Exercise aim -> Each entry below is to be given again word for word, with no pictures.

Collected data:

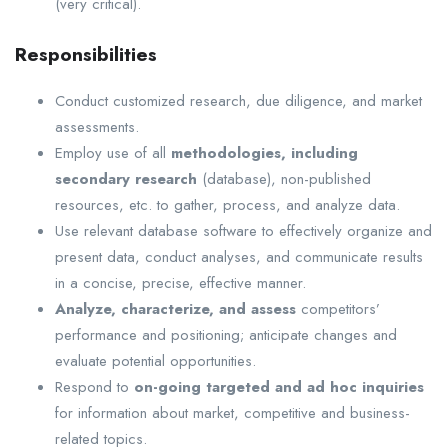
(very critical).
Responsibilities
Conduct customized research, due diligence, and market
assessments.
Employ use of all
methodologies, including
secondary research
(database), non-published
resources, etc. to gather, process, and analyze data.
Use relevant database software to effectively organize and
present data, conduct analyses, and communicate results
in a concise, precise, effective manner.
Analyze, characterize, and assess
competitors’
performance and positioning; anticipate changes and
evaluate potential opportunities.
Respond to
on-going targeted and ad hoc inquiries
for information about market, competitive and business-
related topics.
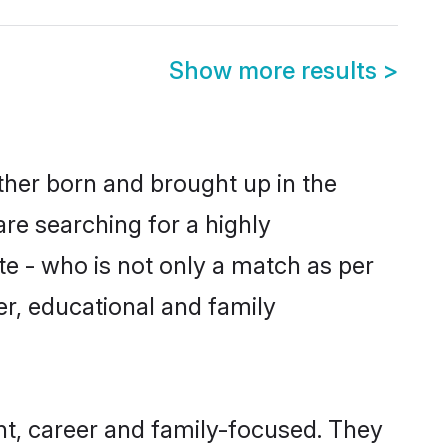
Show more results
>
ither born and brought up in the
are searching for a highly
e - who is not only a match as per
ter, educational and family
nt, career and family-focused. They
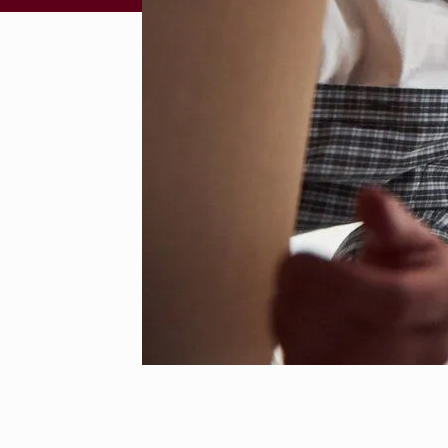
S
C
H
B
E
S
T
L
O
N
G
D
I
S
T
A
N
C
E
F
U
R
N
I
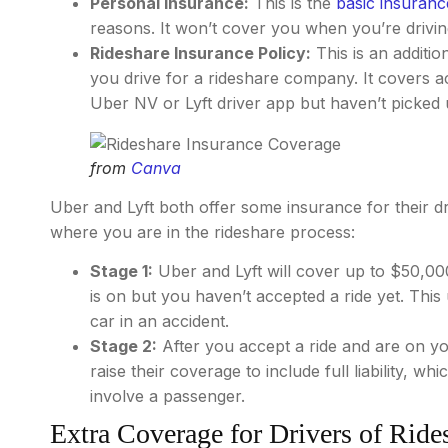
Personal Insurance:
This is the
basic insuranc
reasons. It won’t cover you when you’re driving
Rideshare Insurance Policy:
This is an additio
you drive for a rideshare company. It covers a
Uber NV or Lyft driver app but haven’t picked 
from
Canva
Uber and Lyft both offer some insurance for their 
where you are in the rideshare process:
Stage 1:
Uber and Lyft will cover up to $50,00
is on but you haven’t accepted a ride yet. This
car in an accident.
Stage 2:
After you accept a ride and are on yo
raise their coverage to include full liability, wh
involve a passenger.
Extra Coverage for Drivers of Ride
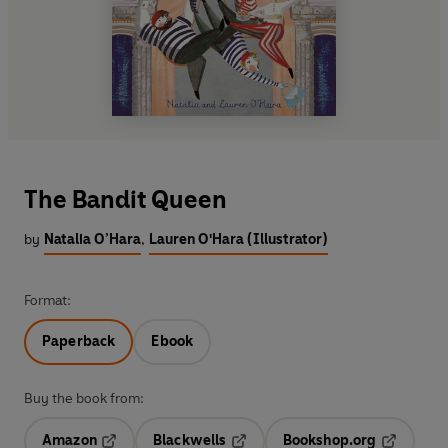
The Bandit Queen
by
Natalia O’Hara
,
Lauren O'Hara (Illustrator)
Format:
Paperback
Ebook
Buy the book from:
Amazon
Blackwells
Bookshop.org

Result ->
(very critical).
Responsibilities
Conduct customized research, due diligence, and market
assessments.
Employ use of all
methodologies, including
secondary research
(database), non-published
resources, etc. to gather, process, and analyze data.
Use relevant database software to effectively organize and
present data, conduct analyses, and communicate results
in a concise, precise, effective manner.
Analyze, characterize, and assess
competitors’
performance and positioning; anticipate changes and
evaluate potential opportunities.
Respond to
on-going targeted and ad hoc inquiries
for information about market, competitive and business-
related topics.
Show more results
>
ither born and brought up in the
are searching for a highly
e - who is not only a match as per
ter, educational and family
nt, career and family-focused. They
S
C
H
B
E
S
T
L
O
N
G
D
I
S
T
A
N
C
E
F
U
R
N
I
Personal Insurance:
This is the
basic insuranc
reasons. It won’t cover you when you’re driving
Rideshare Insurance Policy:
This is an additio
you drive for a rideshare company. It covers a
Uber NV or Lyft driver app but haven’t picked 
from
Canva
Uber and Lyft both offer some insurance for their 
where you are in the rideshare process:
Stage 1:
Uber and Lyft will cover up to $50,00
is on but you haven’t accepted a ride yet. This
car in an accident.
Stage 2:
After you accept a ride and are on yo
raise their coverage to include full liability, wh
involve a passenger.
Extra Coverage for Drivers of Ride
The Bandit Queen
by
Natalia O’Hara
,
Lauren O'Hara (Illustrator)
Format:
Paperback
Ebook
Buy the book from:
Amazon
Blackwells
Bookshop.org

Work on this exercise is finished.